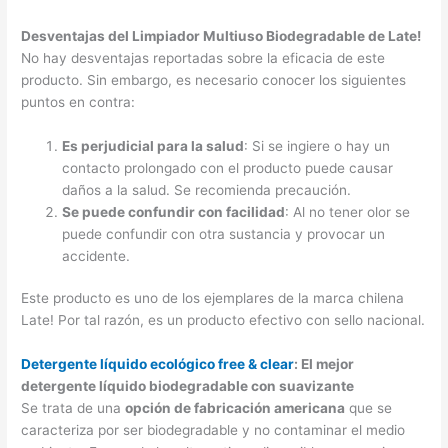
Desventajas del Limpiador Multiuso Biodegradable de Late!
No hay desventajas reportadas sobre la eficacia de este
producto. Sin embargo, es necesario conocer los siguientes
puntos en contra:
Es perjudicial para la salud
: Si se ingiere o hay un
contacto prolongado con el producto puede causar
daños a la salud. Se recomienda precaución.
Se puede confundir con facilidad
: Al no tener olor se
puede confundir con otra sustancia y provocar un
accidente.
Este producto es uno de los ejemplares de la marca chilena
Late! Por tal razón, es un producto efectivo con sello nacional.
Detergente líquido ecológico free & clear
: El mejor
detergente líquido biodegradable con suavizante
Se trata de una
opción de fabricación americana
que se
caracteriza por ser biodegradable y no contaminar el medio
==
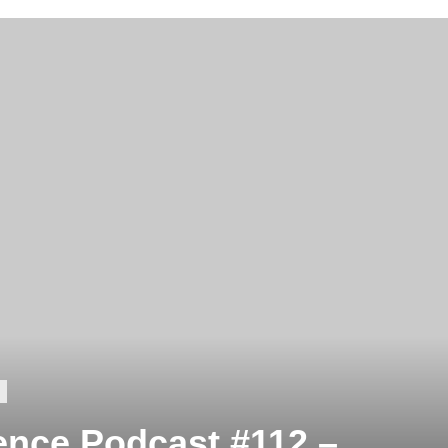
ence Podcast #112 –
---
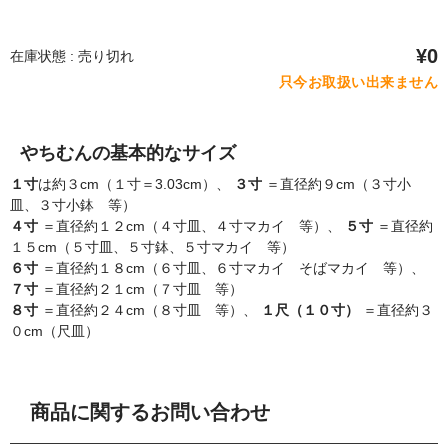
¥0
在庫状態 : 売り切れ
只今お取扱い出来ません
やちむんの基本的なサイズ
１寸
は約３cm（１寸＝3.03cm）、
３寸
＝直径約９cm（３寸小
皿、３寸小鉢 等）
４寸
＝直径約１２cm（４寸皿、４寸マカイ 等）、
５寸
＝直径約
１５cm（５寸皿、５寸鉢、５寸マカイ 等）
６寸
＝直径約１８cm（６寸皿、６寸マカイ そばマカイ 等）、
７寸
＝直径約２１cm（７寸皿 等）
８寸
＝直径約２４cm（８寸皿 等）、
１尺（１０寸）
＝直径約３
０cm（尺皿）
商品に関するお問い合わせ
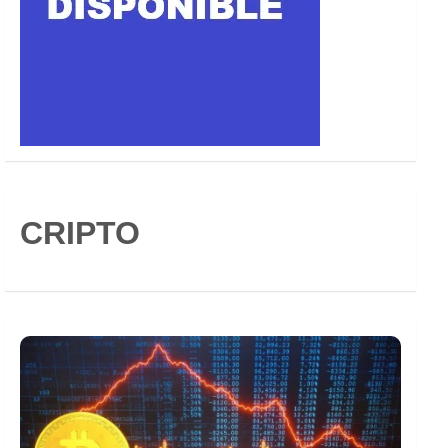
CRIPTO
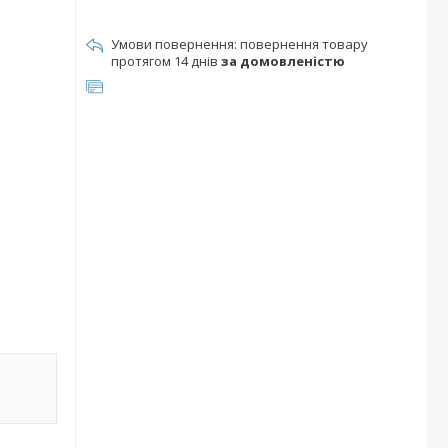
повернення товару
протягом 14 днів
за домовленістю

→ Task instructions
What you return must be an exact retyping of the lines above starting at the line with "повернення товару" and ending at the line with "за домовленістю", and nothing besides.

→ Solved exercise
повернення товару
протягом 14 днів
за домовленістю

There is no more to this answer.